Extracted records Block Start
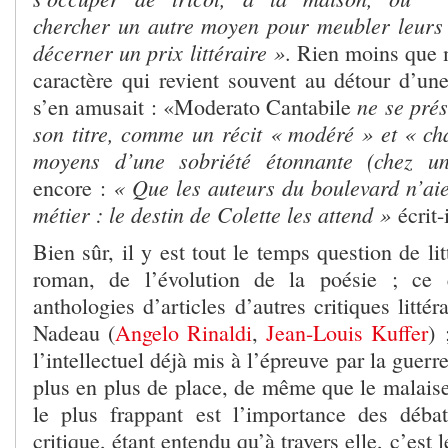
chercher un autre moyen pour meubler leurs l
décerner un prix littéraire »
. Rien moins que 
caractère qui revient souvent au détour d’un
ne se prés
s’en amusait : «Moderato Cantabile
son titre, comme un récit « modéré » et « cha
moyens d’une sobriété étonnante (chez 
« Que les auteurs du boulevard n’aie
encore :
métier : le destin de Colette les attend »
écrit-
Bien sûr, il y est tout le temps question de lit
roman, de l’évolution de la poésie ; ce 
anthologies d’articles d’autres critiques litté
Nadeau (
Angelo Rinaldi
,
Jean-Louis Kuffer
) 
l’intellectuel déjà mis à l’épreuve par la guer
plus en plus de place, de même que le malaise
le plus frappant est l’importance des déba
critique, étant entendu qu’à travers elle, c’est 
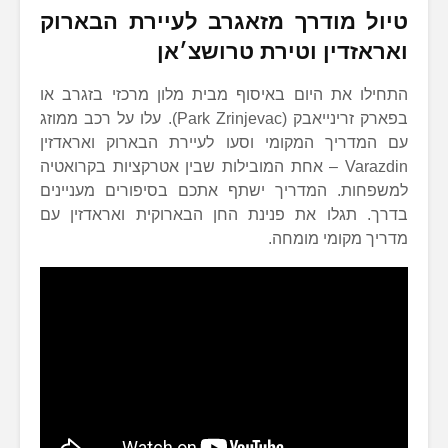
טיול מודרך מזאגרב לעיירת הבארוק
ואראזדין וטירת טרושצ׳אן
התחילו את היום באיסוף מבית מלון מרכזי בזגרב או
בפארק זרינייאבק (Park Zrinjevac). עלו על רכב ממוזג
עם המדריך המקומי וסעו לעיירת הבארוק ואראדזין
Varazdin – אחת המובילות שבין אטרקציות בקרואטיה
למשפחות. המדריך ישתף אתכם בסיפורים מעניינים
בדרך. תגלו את פנינת החן הבארוקית ואראדזין עם
מדריך מקומי מומחה.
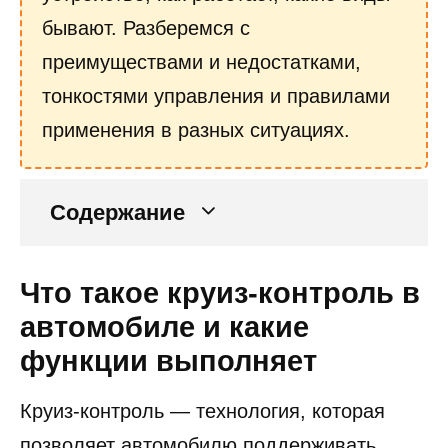
бывают. Разберемся с
преимуществами и недостатками,
тонкостями управления и правилами
применения в разных ситуациях.
Содержание
Что такое круиз-контроль в
автомобиле и какие
функции выполняет
Круиз-контроль — технология, которая
позволяет автомобилю поддерживать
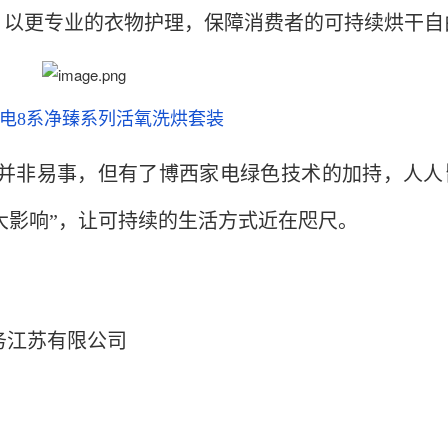
，以更专业的衣物护理，保障消费者的可持续烘干自
电8系净臻系列活氧洗烘套装
并非易事，但有了博西家电绿色技术的加持，人人
“大影响”，让可持续的生活方式近在咫尺。
务江苏有限公司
Extracted records Block End
> **Exercise objective**: When you reach the line with "בפארק זרינייאבק (Park" in the records above, start writing out lines exactly, and stop once the line with "מדריך מקומי מומחה." has been written; include nothing else.

> **Reply**:
בפארק זרינייאבק (Park Zrinjevac). עלו על רכב ממוזג
עם המדריך המקומי וסעו לעיירת הבארוק ואראדזין
Varazdin – אחת המובילות שבין אטרקציות בקרואטיה
למשפחות. המדריך ישתף אתכם בסיפורים מעניינים
בדרך. תגלו את פנינת החן הבארוקית ואראדזין עם
מדריך מקומי מומחה.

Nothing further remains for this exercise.